꧁ ꧂
Yeni bölüm baya beğenildi galiba ksksksms
Beğenildi denildi de aklıma geldi. Şeeyy Seneye Çeyrek Kala'dan daha fazla beğenilmiş. Bir yanım çok mutlu iken bir yanım buruk. Sonuçta bir ananın iki evladı gibi.
Ama olsun ☺️ sorun değil.
Şimdi. Hazırsanız sizi yeni bölüme davet ediyorum ✨
Davete icabet eder misiniz efendim?✨
꧁ ꧂
"Ey insan, uyuma!
Anlarsın, ölümün uyku da tutsaklık olduğunu..."ᴥ︎︎︎A.N.Ü
Telefonu gerginlikle masaya bırakıp geriye yaslandı Tahir. Ömründe nadirdir gerildiği anlar olurdu. Bu anlarda o anlardan biriydi.
Elini, solunda göğüs kafesine çarpan her çarptığında da vücuduna kanla beraber heyecanın ve gerginliğin akışını sağlayan et parçasına koydu.
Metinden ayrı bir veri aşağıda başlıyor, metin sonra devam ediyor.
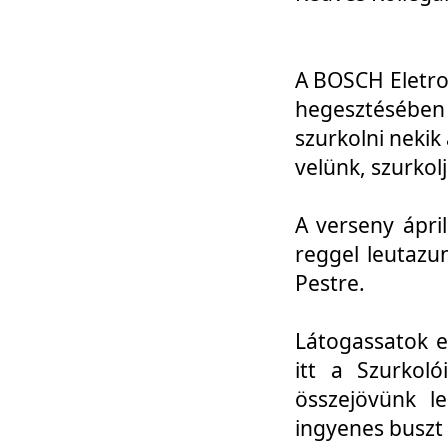
A BOSCH Eletro
hegesztésébe
szurkolni nekik
velünk, szurkol
A verseny ápri
reggel leutazu
Pestre.
Látogassatok e
itt a Szurkoló
összejövünk l
ingyenes buszt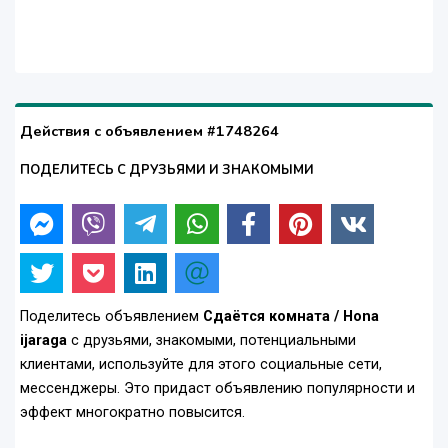
Действия с объявлением #1748264
ПОДЕЛИТЕСЬ С ДРУЗЬЯМИ И ЗНАКОМЫМИ
Поделитесь объявлением
Сдаётся комната / Hona
ijaraga
с друзьями, знакомыми, потенциальными
клиентами, используйте для этого социальные сети,
мессенджеры. Это придаст объявлению популярности и
эффект многократно повысится.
Elinin altında çarpan şey bir et parçasıydı. Bütün vücuda o kanı pompalayan, duyguların ve hislerin ağırlandığı yer olandı o et parçası.
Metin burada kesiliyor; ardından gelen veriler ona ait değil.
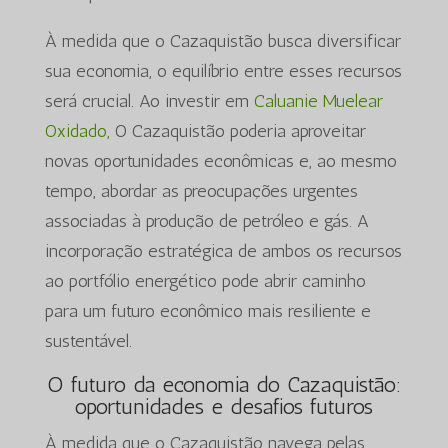
À medida que o Cazaquistão busca diversificar
sua economia, o equilíbrio entre esses recursos
será crucial. Ao investir em
Caluanie Muelear
Oxidado,
O Cazaquistão poderia aproveitar
novas oportunidades econômicas e, ao mesmo
tempo, abordar as preocupações urgentes
associadas à produção de petróleo e gás. A
incorporação estratégica de ambos os recursos
ao portfólio energético pode abrir caminho
para um futuro econômico mais resiliente e
sustentável.
O futuro da economia do Cazaquistão:
oportunidades e desafios futuros
À medida que o Cazaquistão navega pelas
"SubhanAllah!" Demeden alamadı kendini genç adam. Gözlerini yumdu. Ve göğüs kafesine çarpan o etin sesini dinledi. "Güm güm güm!" Sağlıklı atış vardı. Bu sefer de bunun için "Elhamdülillah!" Dedi genç adam. Kalbi işlevini eksiksiz yapıyordu. Duygularını ve hislerini de tadıyordu. O zaman onu bir kere daha "Elhamdülillah!" Demekten ne alı koyardı?
⁂ ⁂ ⁂
Anlaştıkları yerin önündeydi genç kadın. Alacağı nefes korkakça dudaklarının arasından ciğerlerine firar etti.
"Her zorlukta bir kolaylık vardır!
Evet, o zorlukla birlikte bir kolaylık vardır!" [İnşirah Suresi, 5-6. Ayet]Zemzem damladı sanki yüreğinin üzerine. Sakinleştirdi, o et parçasını yine. Daha fazla beklemeden lokanta usulü cafeye adımını attı.
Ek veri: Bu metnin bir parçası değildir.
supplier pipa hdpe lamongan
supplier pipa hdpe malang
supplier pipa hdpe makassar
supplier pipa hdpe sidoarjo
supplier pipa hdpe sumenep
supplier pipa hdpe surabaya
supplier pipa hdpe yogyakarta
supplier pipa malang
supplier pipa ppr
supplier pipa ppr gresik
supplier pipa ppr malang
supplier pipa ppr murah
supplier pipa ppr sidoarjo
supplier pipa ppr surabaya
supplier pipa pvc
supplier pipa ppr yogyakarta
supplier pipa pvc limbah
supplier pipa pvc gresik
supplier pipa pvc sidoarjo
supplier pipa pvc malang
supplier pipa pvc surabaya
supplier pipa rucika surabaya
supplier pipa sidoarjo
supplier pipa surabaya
Gözleri o genç adamı arıyordu. Yosun yeşili irisler helali olacak o delikanlıyı arıyordu.
Açık kahveler yosun yeşili irislerine karıştı. Yine engel olamadı sol yanındaki etin sertçe teklemesine. Bir yanı bakışlarını çek, diye talimatı kesin ve sert bir şekilde veriyorken yüreğinin bir tarafı da bu irislerde daha fazla kaybolmak istiyordu.
Bakışlarını zorla aldı. Ağır ve vakur bir edayla yöneltti adımlarını.
"Selamun Aleyküm!"
"Aleyna Aleyküm Selam!"
Yerlerine otururken, cam kenarında oturmanın vermiş olduğu avantaj ile bir müddet dışarı seyre daldı. Zira kulağına baldan daha tatlı gelen bu güzel ses tonunu imkânı yoktu duymamazlığına.
Adını yineledi, imanın bedeninde kalıp kurmuş olduğu genç adam.
"Dilek Hanım? İyiyseniz siparişinizin ne olacağına dair garsona bilgi vereyim?"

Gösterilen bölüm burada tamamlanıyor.